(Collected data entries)
····················

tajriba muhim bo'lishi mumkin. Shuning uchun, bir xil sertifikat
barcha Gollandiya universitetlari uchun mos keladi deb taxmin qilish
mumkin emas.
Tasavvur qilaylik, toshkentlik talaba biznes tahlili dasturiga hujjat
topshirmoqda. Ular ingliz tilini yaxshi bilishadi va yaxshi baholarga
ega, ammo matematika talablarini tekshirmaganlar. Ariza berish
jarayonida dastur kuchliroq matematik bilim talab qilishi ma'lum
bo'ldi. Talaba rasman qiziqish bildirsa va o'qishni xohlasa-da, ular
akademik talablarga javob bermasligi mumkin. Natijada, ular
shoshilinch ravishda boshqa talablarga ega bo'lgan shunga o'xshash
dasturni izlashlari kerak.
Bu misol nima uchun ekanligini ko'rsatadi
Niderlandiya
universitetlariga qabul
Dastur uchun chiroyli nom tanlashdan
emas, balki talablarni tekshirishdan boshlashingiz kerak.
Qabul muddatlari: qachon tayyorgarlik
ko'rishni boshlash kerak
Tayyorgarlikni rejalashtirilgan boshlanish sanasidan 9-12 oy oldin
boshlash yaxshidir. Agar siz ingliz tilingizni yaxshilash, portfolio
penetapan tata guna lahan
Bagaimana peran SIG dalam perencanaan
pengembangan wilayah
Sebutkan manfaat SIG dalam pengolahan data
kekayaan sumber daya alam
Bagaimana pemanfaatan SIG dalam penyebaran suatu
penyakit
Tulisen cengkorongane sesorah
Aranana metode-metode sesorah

····················

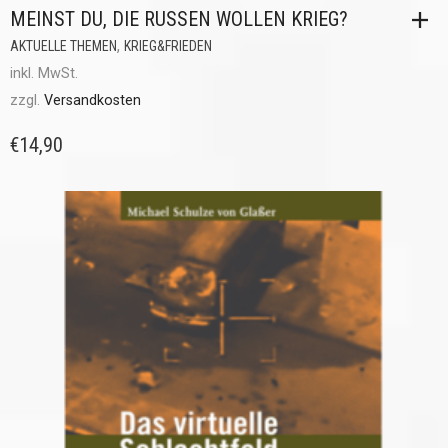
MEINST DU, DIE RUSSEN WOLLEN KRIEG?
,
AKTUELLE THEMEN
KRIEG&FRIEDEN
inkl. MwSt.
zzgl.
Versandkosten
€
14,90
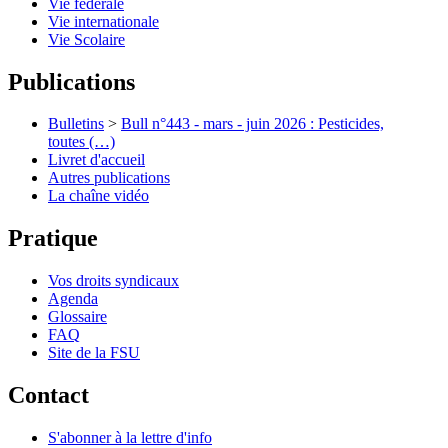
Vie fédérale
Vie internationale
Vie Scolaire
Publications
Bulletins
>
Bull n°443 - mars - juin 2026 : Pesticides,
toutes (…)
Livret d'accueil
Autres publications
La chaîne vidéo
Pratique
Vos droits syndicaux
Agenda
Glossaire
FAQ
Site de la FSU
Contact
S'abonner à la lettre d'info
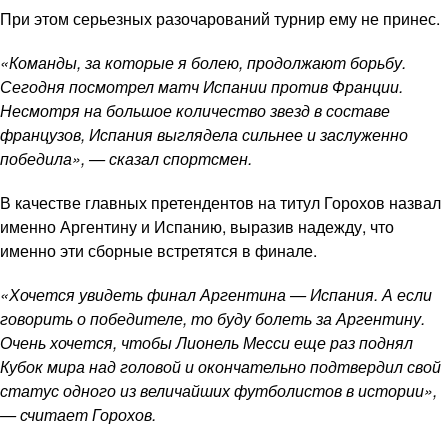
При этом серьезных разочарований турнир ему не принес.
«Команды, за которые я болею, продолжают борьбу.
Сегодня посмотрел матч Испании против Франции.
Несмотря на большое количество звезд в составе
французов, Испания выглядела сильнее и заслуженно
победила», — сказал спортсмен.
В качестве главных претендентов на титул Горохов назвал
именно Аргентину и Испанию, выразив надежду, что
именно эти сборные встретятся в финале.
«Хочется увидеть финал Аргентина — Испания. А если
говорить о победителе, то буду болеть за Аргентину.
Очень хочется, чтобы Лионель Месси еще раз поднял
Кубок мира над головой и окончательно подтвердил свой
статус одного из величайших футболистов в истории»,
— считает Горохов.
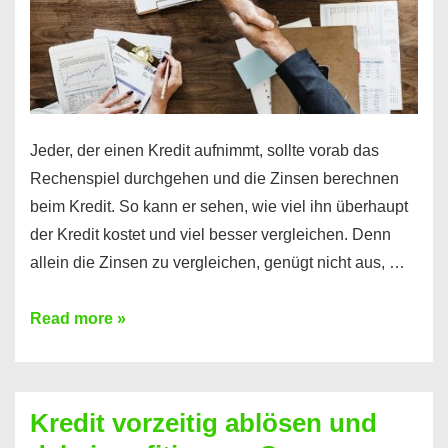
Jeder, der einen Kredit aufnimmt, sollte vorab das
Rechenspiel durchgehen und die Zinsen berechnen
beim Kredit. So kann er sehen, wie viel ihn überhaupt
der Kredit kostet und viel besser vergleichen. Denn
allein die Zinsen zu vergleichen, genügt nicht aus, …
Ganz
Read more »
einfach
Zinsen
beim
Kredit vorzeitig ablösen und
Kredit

····················

In the entries above, every line from the line with "В качестве главных" to the line with "der Kredit kostet" is to be printed exactly, with both ends included and pictures excluded.

В качестве главных претендентов на титул Горохов назвал
именно Аргентину и Испанию, выразив надежду, что
именно эти сборные встретятся в финале.
«Хочется увидеть финал Аргентина — Испания. А если
говорить о победителе, то буду болеть за Аргентину.
Очень хочется, чтобы Лионель Месси еще раз поднял
Кубок мира над головой и окончательно подтвердил свой
статус одного из величайших футболистов в истории»,
— считает Горохов.
Jeder, der einen Kredit aufnimmt, sollte vorab das
Rechenspiel durchgehen und die Zinsen berechnen
beim Kredit. So kann er sehen, wie viel ihn überhaupt
der Kredit kostet und viel besser vergleichen. Denn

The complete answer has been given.